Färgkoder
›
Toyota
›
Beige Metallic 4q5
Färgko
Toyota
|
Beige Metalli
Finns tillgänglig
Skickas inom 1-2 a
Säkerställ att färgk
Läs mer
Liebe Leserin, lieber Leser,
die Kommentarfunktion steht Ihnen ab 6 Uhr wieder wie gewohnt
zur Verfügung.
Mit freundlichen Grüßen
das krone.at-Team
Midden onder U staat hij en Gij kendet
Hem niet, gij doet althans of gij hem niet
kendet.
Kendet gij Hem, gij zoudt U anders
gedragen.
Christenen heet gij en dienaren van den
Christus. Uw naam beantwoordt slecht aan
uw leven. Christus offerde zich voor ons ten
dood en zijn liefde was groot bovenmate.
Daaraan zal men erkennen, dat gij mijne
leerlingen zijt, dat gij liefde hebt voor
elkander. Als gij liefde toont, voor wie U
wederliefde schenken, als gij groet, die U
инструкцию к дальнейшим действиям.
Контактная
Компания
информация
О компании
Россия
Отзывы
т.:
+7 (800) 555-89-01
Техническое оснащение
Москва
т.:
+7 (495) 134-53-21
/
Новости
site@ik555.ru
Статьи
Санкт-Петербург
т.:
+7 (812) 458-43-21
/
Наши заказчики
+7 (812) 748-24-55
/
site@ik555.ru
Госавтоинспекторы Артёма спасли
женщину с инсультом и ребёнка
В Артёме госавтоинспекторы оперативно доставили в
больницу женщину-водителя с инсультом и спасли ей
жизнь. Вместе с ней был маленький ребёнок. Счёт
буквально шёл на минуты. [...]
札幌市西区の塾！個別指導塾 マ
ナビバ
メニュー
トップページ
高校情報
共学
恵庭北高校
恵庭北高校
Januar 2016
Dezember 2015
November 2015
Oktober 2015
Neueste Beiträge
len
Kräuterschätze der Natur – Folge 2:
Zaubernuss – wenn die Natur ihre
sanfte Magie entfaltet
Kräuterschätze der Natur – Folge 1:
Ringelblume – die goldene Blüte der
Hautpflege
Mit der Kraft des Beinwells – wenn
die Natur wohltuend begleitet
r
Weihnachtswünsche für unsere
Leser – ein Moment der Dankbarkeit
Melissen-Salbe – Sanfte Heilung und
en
============
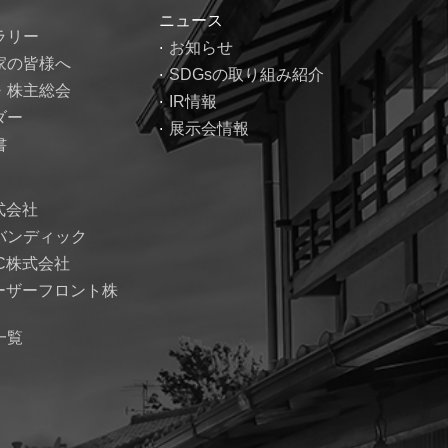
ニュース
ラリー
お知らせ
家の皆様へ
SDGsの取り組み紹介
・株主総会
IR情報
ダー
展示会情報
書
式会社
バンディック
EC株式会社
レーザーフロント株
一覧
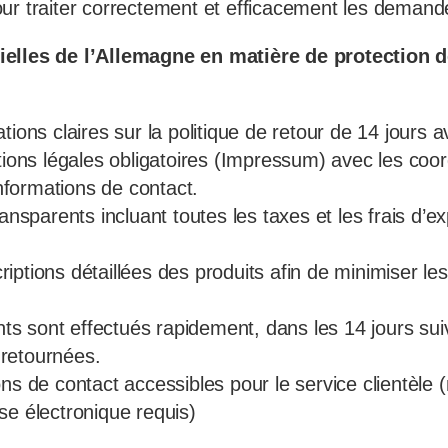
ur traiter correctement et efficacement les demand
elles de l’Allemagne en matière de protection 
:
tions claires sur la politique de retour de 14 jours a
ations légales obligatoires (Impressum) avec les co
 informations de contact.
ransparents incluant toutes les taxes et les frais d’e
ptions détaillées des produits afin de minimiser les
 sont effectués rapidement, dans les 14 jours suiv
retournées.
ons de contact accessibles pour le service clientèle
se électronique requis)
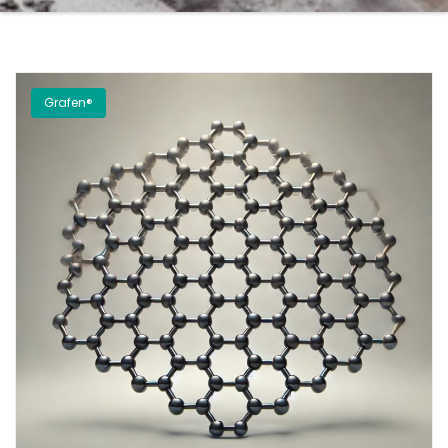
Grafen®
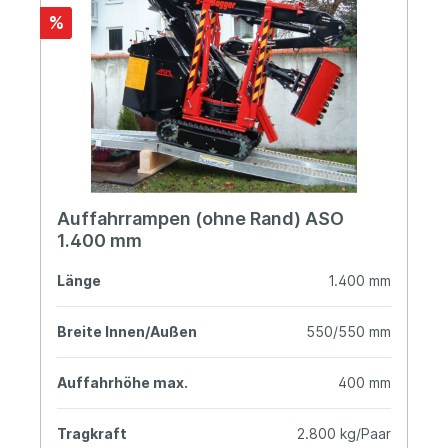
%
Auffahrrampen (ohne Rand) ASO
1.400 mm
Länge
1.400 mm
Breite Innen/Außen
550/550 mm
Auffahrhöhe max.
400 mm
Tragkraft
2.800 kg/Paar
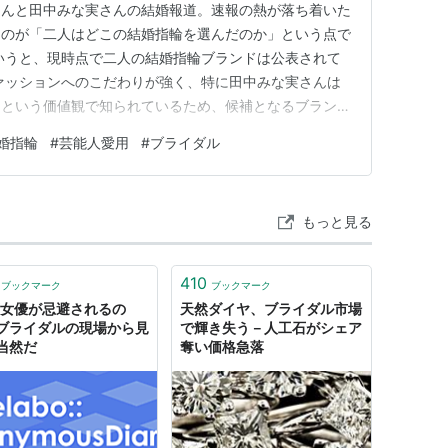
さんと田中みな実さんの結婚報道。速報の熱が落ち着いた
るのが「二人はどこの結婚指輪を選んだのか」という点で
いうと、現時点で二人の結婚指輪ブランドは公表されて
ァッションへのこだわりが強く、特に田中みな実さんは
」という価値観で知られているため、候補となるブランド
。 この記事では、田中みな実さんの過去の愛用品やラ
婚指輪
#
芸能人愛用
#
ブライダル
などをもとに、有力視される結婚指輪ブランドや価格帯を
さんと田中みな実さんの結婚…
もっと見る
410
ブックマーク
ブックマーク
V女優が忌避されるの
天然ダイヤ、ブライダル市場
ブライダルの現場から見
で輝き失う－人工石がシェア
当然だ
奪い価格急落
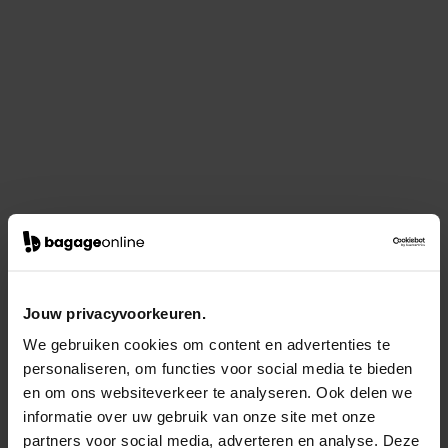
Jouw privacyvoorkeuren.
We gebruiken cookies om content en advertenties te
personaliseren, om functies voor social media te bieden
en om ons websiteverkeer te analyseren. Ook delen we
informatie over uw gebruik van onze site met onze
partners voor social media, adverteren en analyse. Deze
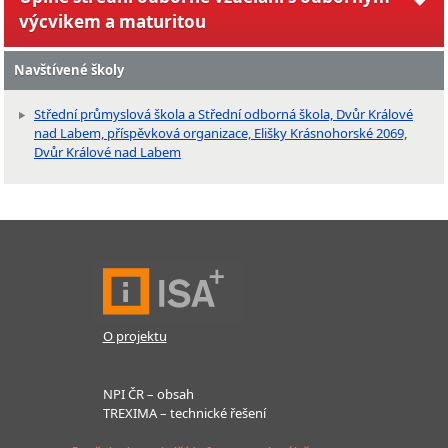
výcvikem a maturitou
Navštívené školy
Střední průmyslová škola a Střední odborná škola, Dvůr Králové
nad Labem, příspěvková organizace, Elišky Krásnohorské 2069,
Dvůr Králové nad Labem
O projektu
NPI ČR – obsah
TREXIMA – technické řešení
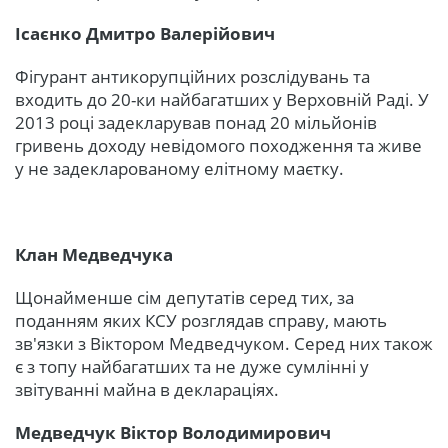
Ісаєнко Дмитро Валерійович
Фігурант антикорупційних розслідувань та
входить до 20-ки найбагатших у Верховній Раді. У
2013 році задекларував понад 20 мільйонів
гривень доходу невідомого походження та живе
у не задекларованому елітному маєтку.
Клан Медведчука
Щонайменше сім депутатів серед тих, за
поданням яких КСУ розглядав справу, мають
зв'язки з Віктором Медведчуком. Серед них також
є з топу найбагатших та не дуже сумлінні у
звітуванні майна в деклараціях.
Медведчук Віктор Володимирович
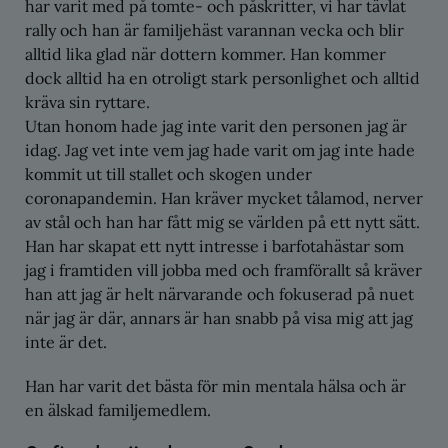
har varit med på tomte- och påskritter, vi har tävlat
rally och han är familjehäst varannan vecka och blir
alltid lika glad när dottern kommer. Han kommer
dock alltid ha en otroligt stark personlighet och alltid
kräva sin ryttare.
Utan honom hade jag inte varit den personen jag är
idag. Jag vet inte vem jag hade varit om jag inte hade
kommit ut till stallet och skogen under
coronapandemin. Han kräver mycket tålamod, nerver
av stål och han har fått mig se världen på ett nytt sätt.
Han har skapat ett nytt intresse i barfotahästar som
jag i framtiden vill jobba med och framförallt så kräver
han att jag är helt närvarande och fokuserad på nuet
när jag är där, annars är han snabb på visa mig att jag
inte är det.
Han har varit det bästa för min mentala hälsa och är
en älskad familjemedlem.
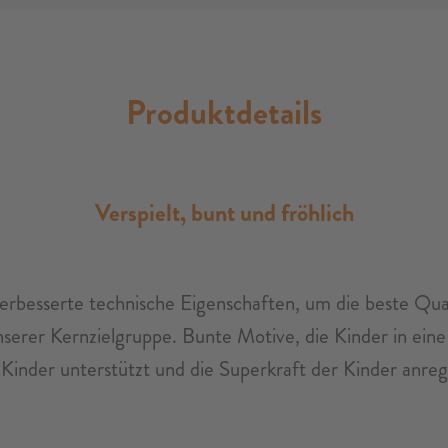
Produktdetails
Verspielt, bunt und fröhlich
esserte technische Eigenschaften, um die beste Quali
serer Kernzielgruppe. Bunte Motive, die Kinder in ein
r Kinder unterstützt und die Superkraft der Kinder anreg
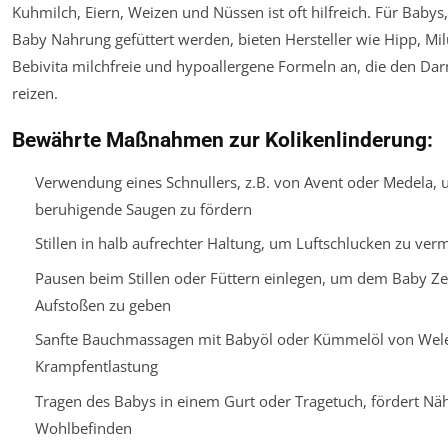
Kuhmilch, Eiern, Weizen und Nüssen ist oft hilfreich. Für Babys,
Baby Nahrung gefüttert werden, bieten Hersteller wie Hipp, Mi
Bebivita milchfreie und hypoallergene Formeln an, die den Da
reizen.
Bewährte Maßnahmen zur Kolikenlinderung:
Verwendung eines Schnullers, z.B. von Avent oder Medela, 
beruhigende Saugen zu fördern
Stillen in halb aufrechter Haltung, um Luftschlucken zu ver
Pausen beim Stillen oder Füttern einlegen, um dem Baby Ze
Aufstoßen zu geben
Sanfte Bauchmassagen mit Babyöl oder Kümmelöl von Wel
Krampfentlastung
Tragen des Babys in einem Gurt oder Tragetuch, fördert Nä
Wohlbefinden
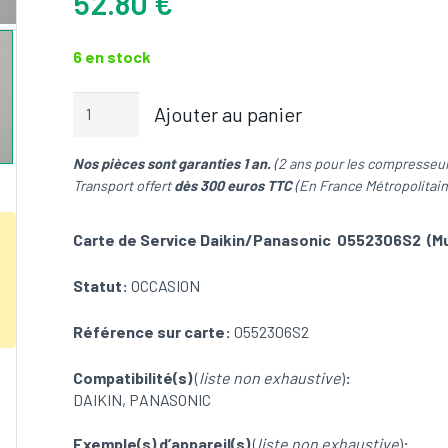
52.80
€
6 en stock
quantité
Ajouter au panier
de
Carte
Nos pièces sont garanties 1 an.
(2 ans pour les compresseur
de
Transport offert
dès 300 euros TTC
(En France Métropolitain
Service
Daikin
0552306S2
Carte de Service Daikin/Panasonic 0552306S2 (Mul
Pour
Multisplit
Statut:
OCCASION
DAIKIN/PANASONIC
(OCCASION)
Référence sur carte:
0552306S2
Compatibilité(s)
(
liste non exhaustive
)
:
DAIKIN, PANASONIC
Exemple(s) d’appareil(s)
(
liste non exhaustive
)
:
============
EXERCISE GOAL: Looking at the listing above, count each line that contains the word "wenn" and write the number with nothing else.

EXERCISE RESPONSE: 2